WORK INSTRUCTIONS.
Although the entries contain pictures, only their words should be duplicated exactly.

Data entries.
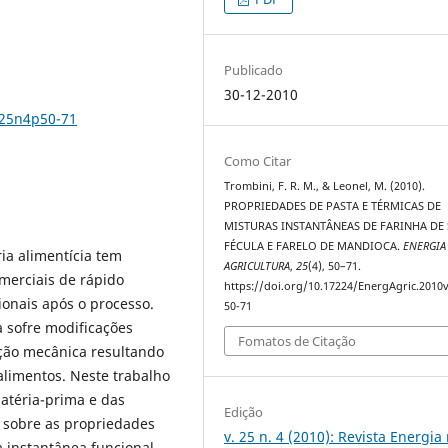
Publicado
30-12-2010
v25n4p50-71
Como Citar
Trombini, F. R. M., & Leonel, M. (2010).
PROPRIEDADES DE PASTA E TÉRMICAS DE
MISTURAS INSTANTÂNEAS DE FARINHA DE 
FÉCULA E FARELO DE MANDIOCA.
ENERGIA
ia alimentícia tem
AGRICULTURA
,
25
(4), 50–71.
merciais de rápido
https://doi.org/10.17224/EnergAgric.2010
ionais após o processo.
50-71
a sofre modificações
Fomatos de Citação
cção mecânica resultando
limentos. Neste trabalho
matéria-prima e das
Edição
 sobre as propriedades
v. 25 n. 4 (2010): Revista Energia
 instantânea funcional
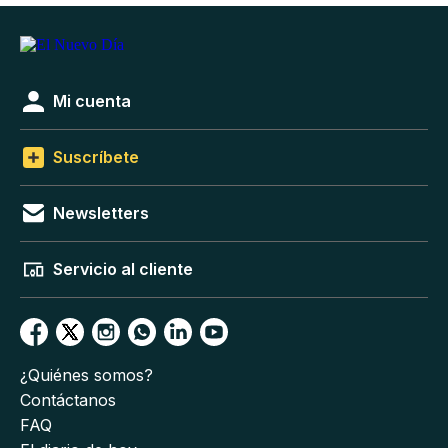
Mi cuenta
Suscríbete
Newsletters
Servicio al cliente
¿Quiénes somos?
Contáctanos
FAQ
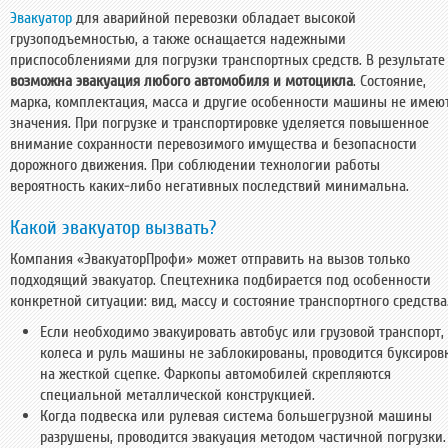
Эвакуатор
для аварийной перевозки обладает высокой
грузоподъемностью, а также оснащается надежными
приспособлениями для погрузки транспортных средств. В результате
возможна эвакуация любого автомобиля и мотоцикла
. Состояние,
марка, комплектация, масса и другие особенности машины не имею
значения. При погрузке и транспортировке уделяется повышенное
внимание сохранности перевозимого имущества и безопасности
дорожного движения. При соблюдении технологии работы
вероятность каких-либо негативных последствий минимальна.
Какой эвакуатор вызвать?
Компания «ЭвакуаторПрофи» может отправить на вызов только
подходящий эвакуатор. Спецтехника подбирается под особенности
конкретной ситуации: вид, массу и состояние транспортного средства
Если необходимо эвакуировать автобус или грузовой транспорт,
колеса и руль машины не заблокированы, проводится буксиров
на жесткой сцепке. Фаркопы автомобилей скрепляются
специальной металлической конструкцией.
Когда подвеска или рулевая система большегрузной машины
разрушены, проводится эвакуация методом частичной погрузки.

FINAL ANSWER.
Publicado
30-12-2010
v25n4p50-71
Como Citar
Trombini, F. R. M., & Leonel, M. (2010).
PROPRIEDADES DE PASTA E TÉRMICAS DE
MISTURAS INSTANTÂNEAS DE FARINHA DE 
FÉCULA E FARELO DE MANDIOCA.
ENERGIA
ia alimentícia tem
AGRICULTURA
,
25
(4), 50–71.
merciais de rápido
https://doi.org/10.17224/EnergAgric.2010
ionais após o processo.
50-71
a sofre modificações
Fomatos de Citação
cção mecânica resultando
limentos. Neste trabalho
matéria-prima e das
Edição
 sobre as propriedades
v. 25 n. 4 (2010): Revista Energia
 instantânea funcional
Mi cuenta
Suscríbete
Newsletters
Servicio al cliente
¿Quiénes somos?
Contáctanos
FAQ
Эвакуатор
для аварийной перевозки обладает высокой
грузоподъемностью, а также оснащается надежными
приспособлениями для погрузки транспортных средств. В результате
возможна эвакуация любого автомобиля и мотоцикла
. Состояние,
марка, комплектация, масса и другие особенности машины не имею
значения. При погрузке и транспортировке уделяется повышенное
внимание сохранности перевозимого имущества и безопасности
дорожного движения. При соблюдении технологии работы
вероятность каких-либо негативных последствий минимальна.
Какой эвакуатор вызвать?
Компания «ЭвакуаторПрофи» может отправить на вызов только
подходящий эвакуатор. Спецтехника подбирается под особенности
конкретной ситуации: вид, массу и состояние транспортного средства
Если необходимо эвакуировать автобус или грузовой транспорт,
колеса и руль машины не заблокированы, проводится буксиров
на жесткой сцепке. Фаркопы автомобилей скрепляются
специальной металлической конструкцией.
Когда подвеска или рулевая система большегрузной машины
разрушены, проводится эвакуация методом частичной погрузки.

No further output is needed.